Postdoctoral project: Yv E. Nay

Affective Activism – The feeling of belonging in transgender communities

This project examines the recent extensive transnational political activism of transgender people – those expressing variance from gender-conforming norms. Transgender persons are increasingly visible, with unprecedented media coverage of transitioning celebrities; gender-non-conforming characters and performers in mainstream culture; and rising social movements to end violence against gender-variant people. This has increased politicians’, legislators’, and the publics’ awareness of the challenges facing transgender persons, prompting the drafting or adoption of innovative legislation on gender recognition in various jurisdictions. From a social science perspective, the large-scale changes achieved by transgender activists and their allies are remarkable. This project explores such transgender activism, which swiftly expanded from predominantly local dimensions to increasingly global social movements with transnational impact. Three aims and questions are examined in an ethnographic analysis of three leading global-scale organisations of transgender activists acting from the Global North and West:

Arguing that lived experiences of discrimination and violence mobilise transgender activists, the project, firstly, asks how emotions can be viewed as a political resource that forges transgender activist communities and propels feelings of belonging to them.

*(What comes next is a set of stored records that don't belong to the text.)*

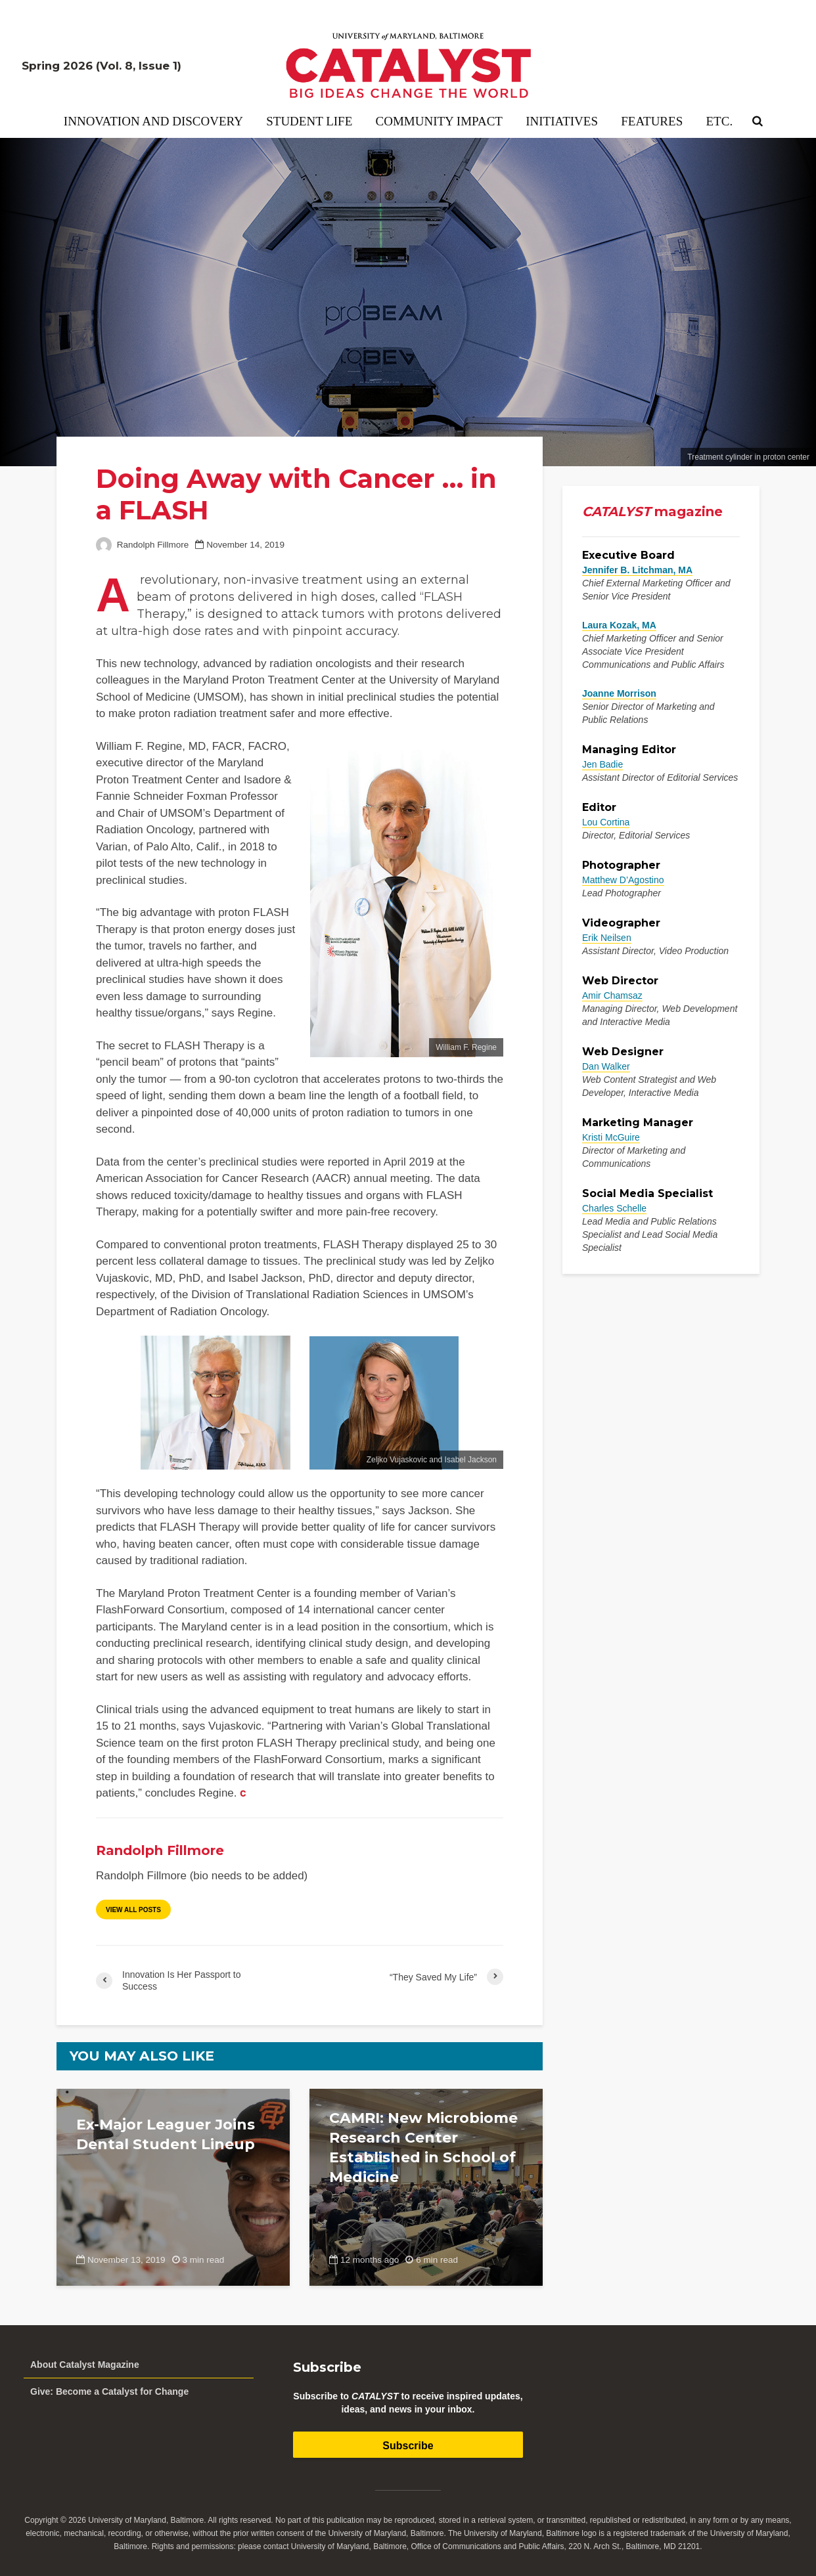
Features (652, 121)
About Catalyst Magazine (84, 2364)
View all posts (133, 1909)
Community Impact (439, 121)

Secondly, given preliminary results that gender-variant people in many parts of the world may not identify with the concept transgender or the political regimes that disseminate its logics, the project analyses the use of transgender as a generalising dominant category. It explores how activists in transnational transgender organisations disenfranchise other forms of gender-variant expression, while still building a global movement that fights transgender discrimination. Considering the exclusions produced by a universalising term transgender, this project, thirdly, examines how the political regimes of global-scale transgender organisations evoke conflicts which fissure the sense of belonging to transgender communities.

These issues are key to a general account of the force of affect and emotions in building activist communities and political mobilisation, and to a particular account of social movements involving transgender people. Focusing on affective activism, this project thereby contributes to the reconsideration of existing notions of political mobilisation, activism, and social movements in the social and political sciences.